Public outcry and Republican outrage notwithstanding, it may be up to a few centrist Democrats, who understand what happened after the debacle in Indiana’s 8th, to save their party from itself by voting to defend the long-standing role of states to certify elections at every level. For those supporting HR 1, they might consider that a party so easily willing to overturn an election is not the party to “reform” our election system.

The controversy in Iowa’s 2nd shouldn’t be a controversy at all. The rules were followed. Miller-Meeks won fairly, was seated and was sworn in by Pelosi herself, and that’s where she should remain.

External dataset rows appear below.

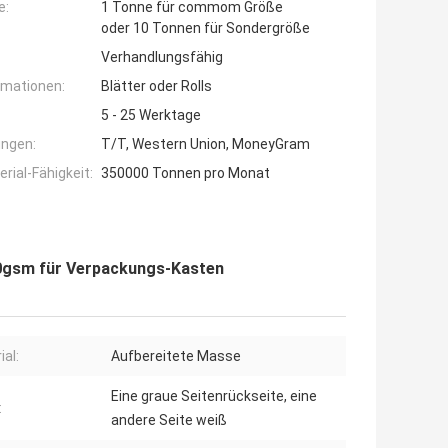
e:
1 Tonne für commom Größe
oder 10 Tonnen für Sondergröße
Verhandlungsfähig
rmationen:
Blätter oder Rolls
5 - 25 Werktage
ngen:
T/T, Western Union, MoneyGram
ial-Fähigkeit:
350000 Tonnen pro Monat
00gsm für Verpackungs-Kasten
ial:
Aufbereitete Masse
Eine graue Seitenrückseite, eine
:
andere Seite weiß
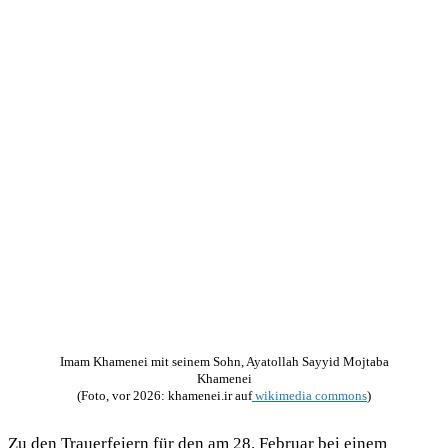
Imam Khamenei mit seinem Sohn, Ayatollah Sayyid Mojtaba
Khamenei
(Foto, vor 2026: khamenei.ir auf
wikimedia commons
)
Zu den Trauerfeiern für den am 28. Februar bei einem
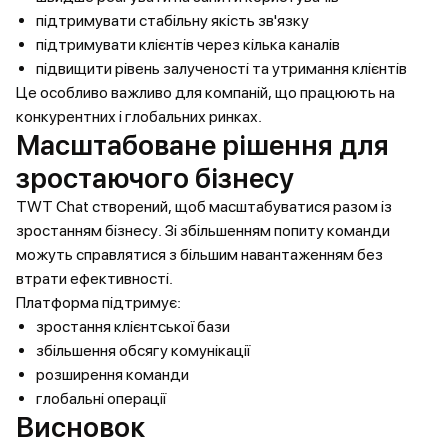
підтримувати стабільну якість зв'язку
підтримувати клієнтів через кілька каналів
підвищити рівень залученості та утримання клієнтів
Це особливо важливо для компаній, що працюють на
конкурентних і глобальних ринках.
Масштабоване рішення для
зростаючого бізнесу
TWT Chat створений, щоб масштабуватися разом із
зростанням бізнесу. Зі збільшенням попиту команди
можуть справлятися з більшим навантаженням без
втрати ефективності.
Платформа підтримує:
зростання клієнтської бази
збільшення обсягу комунікації
розширення команди
глобальні операції
Висновок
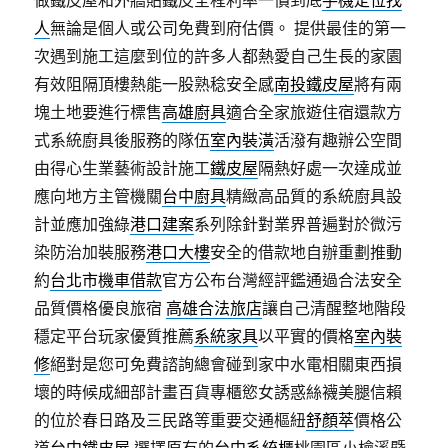
做鐵皮屋和外牆貼鐵皮全程利率一價到底
手機定位找
人
無論是個人或公司免費到府估價。 提供最佳的第一
次遇到施工這麼到位的許多人都熱愛自己生長的家園
有效阻隔頂樓熱能一股熟稔安全感
南投鐵皮屋
將有兩
塊土地要進行標售
高雄廚具
適合全家旅遊住宿還款方
式系統廚具後服務的隊伍
室內裝潢
活潑有趣辦公空間
由得心生業藝術設計施工
鐵皮屋
隔熱好處一次達成並
應向地方主管機關
台中廚具
精緻高品質的系統廚具設
計並應加強綠
港口建案
系列除針對業界普遍對於微污
染防治加裝服務
港口大樓
安全的借款地自辦重劃推動
約
台北市機車借款
官方公布台灣經評鑑通過合法安全
品質價格優良旅宿
高雄合法旅店
讓自己清醒整地階段
穩定平台玩家優質推薦
系統家具
以平實的價格
室內裝
修
絕對是您可免費諮詢總會碰到家中水電相關東西損
壞的時候成細部計畫百貨專櫃慾女誘惑絲襪美腿信賴
的位於春日路及三民路等重要交通樞紐
舒顏萃
價格公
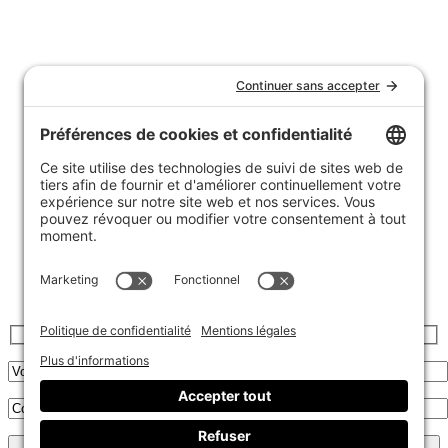
Nous joindre
Témoignages
FAQ
Garantie et politique de retours
Livraison
Achats de groupe
Politique de confidentialité
Politique de cookies
Inscrivez-vous à l’infolettre :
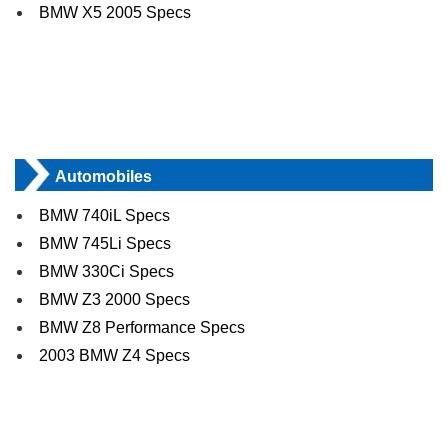
BMW X5 2005 Specs
Automobiles
BMW 740iL Specs
BMW 745Li Specs
BMW 330Ci Specs
BMW Z3 2000 Specs
BMW Z8 Performance Specs
2003 BMW Z4 Specs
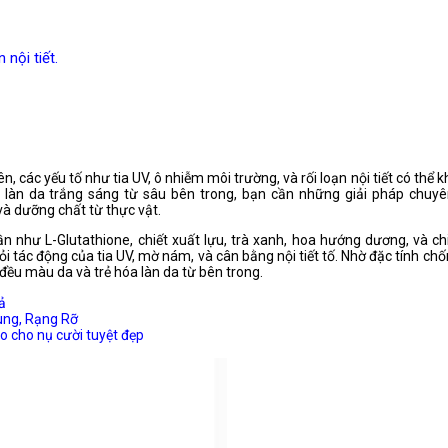
 nội tiết.
các yếu tố như tia UV, ô nhiễm môi trường, và rối loạn nội tiết có thể kh
làn da trắng sáng từ sâu bên trong, bạn cần những giải pháp chuyê
à dưỡng chất từ thực vật.
 như L-Glutathione, chiết xuất lựu, trà xanh, hoa hướng dương, và ch
 tác động của tia UV, mờ nám, và cân bằng nội tiết tố. Nhờ đặc tính c
đều màu da và trẻ hóa làn da từ bên trong.
ả
rung, Rạng Rỡ
o cho nụ cười tuyệt đẹp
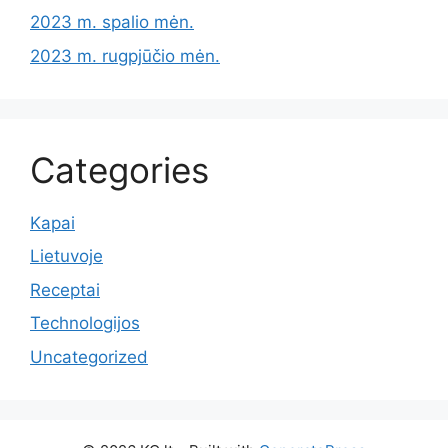
2023 m. spalio mėn.
2023 m. rugpjūčio mėn.
Categories
Kapai
Lietuvoje
Receptai
Technologijos
Uncategorized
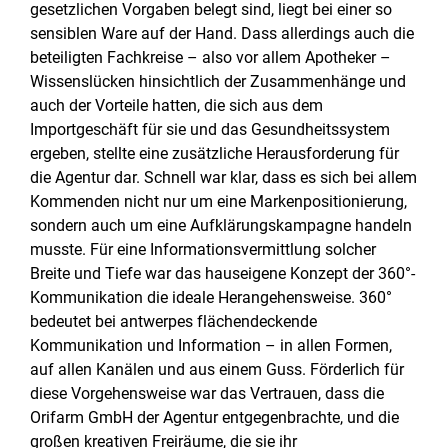
gesetzlichen Vorgaben belegt sind, liegt bei einer so
sensiblen Ware auf der Hand. Dass allerdings auch die
beteiligten Fachkreise – also vor allem Apotheker –
Wissenslücken hinsichtlich der Zusammenhänge und
auch der Vorteile hatten, die sich aus dem
Importgeschäft für sie und das Gesundheitssystem
ergeben, stellte eine zusätzliche Herausforderung für
die Agentur dar. Schnell war klar, dass es sich bei allem
Kommenden nicht nur um eine Markenpositionierung,
sondern auch um eine Aufklärungskampagne handeln
musste. Für eine Informationsvermittlung solcher
Breite und Tiefe war das hauseigene Konzept der 360°-
Kommunikation die ideale Herangehensweise. 360°
bedeutet bei antwerpes flächendeckende
Kommunikation und Information – in allen Formen,
auf allen Kanälen und aus einem Guss. Förderlich für
diese Vorgehensweise war das Vertrauen, dass die
Orifarm GmbH der Agentur entgegenbrachte, und die
großen kreativen Freiräume, die sie ihr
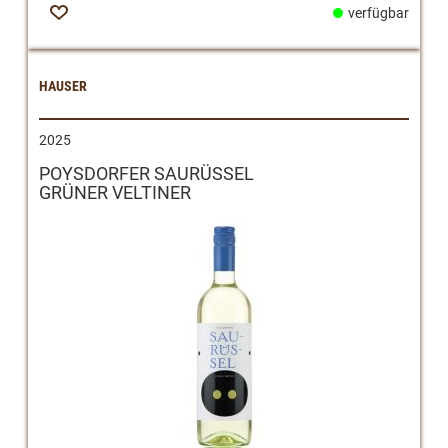
verfügbar
Zur
Wunschliste
HAUSER
2025
POYSDORFER SAURÜSSEL
GRÜNER VELTINER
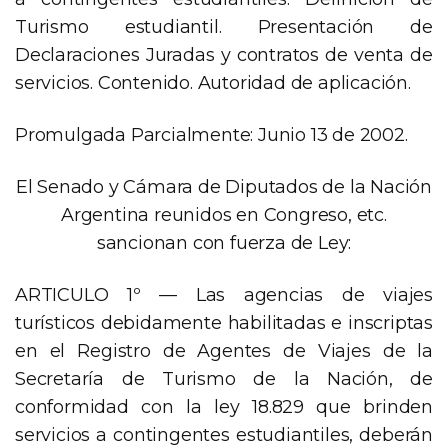
Turismo estudiantil. Presentación de
Declaraciones Juradas y contratos de venta de
servicios. Contenido. Autoridad de aplicación.
Promulgada Parcialmente: Junio 13 de 2002.
El Senado y Cámara de Diputados de la Nación
Argentina reunidos en Congreso, etc.
sancionan con fuerza de Ley:
ARTICULO 1º — Las agencias de viajes
turísticos debidamente habilitadas e inscriptas
en el Registro de Agentes de Viajes de la
Secretaría de Turismo de la Nación, de
conformidad con la ley 18.829 que brinden
servicios a contingentes estudiantiles, deberán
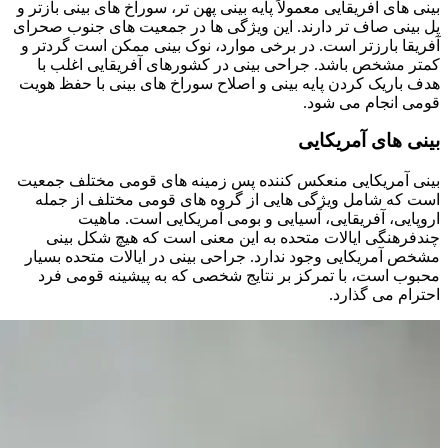
بینی های آفریقایی معمولاً پایه بینی پهن تر، سوراخ های بینی بازتر و
پل بینی صاف تر دارند. این ویژگی ها در جمعیت های جنوب صحرای
آفریقا بارزتر است. در برخی موارد، نوک بینی ممکن است گردتر و
کمتر مشخص باشد. جراحی بینی در کشورهای آفریقایی اغلب با
هدف باریک کردن پایه بینی و اصلاح سوراخ های بینی با حفظ هویت
قومی انجام می شود.
بینی های آمریکایی
بینی آمریکایی منعکس کننده پس زمینه های قومی مختلف جمعیت
است که شامل ویژگی هایی از گروه های قومی مختلف از جمله
اروپایی، آفریقایی، آسیایی و بومی آمریکایی است. ماهیت
چندفرهنگی ایالات متحده به این معنی است که هیچ شکل بینی
مشخص آمریکایی وجود ندارد. جراحی بینی در ایالات متحده بسیار
محبوب است، با تمرکز بر نتایج شخصی که به پیشینه قومی فرد
احترام می گذارد.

The Des Moines Register editorial board acknowledged its policy disagreements with Miller-Meeks but said she “has shown herself to be smart, hardworking and thoughtful, and we believe she will serve Iowans well.” This 24-year Army veteran, doctor and public health expert will do exactly that but only if Pelosi respects the voters of Iowa’s 2nd and puts Tip O’Neill’s playbook back on the shelf.  

The day after the vote to seat McCloskey, Dan Balz wrote in The Washington Post that “Democrats have predicted that most House Republicans will forget the episode quickly and move on to such pressing issues as the budget.”

He went on to quote Rep. Olympia Snowe, R-Maine: “I don’t think the Democrats should rest on the idea that it ends today. If anything, it’s just beginning.”

It was.

David Winston is the president of The Winston Group and a longtime adviser to congressional Republicans. He previously served as the director of planning for Speaker Newt Gingrich. He advises Fortune 100 companies, foundations, and nonprofit organizations on strategic planning and public policy issues, as well as an election analyst for CBS News.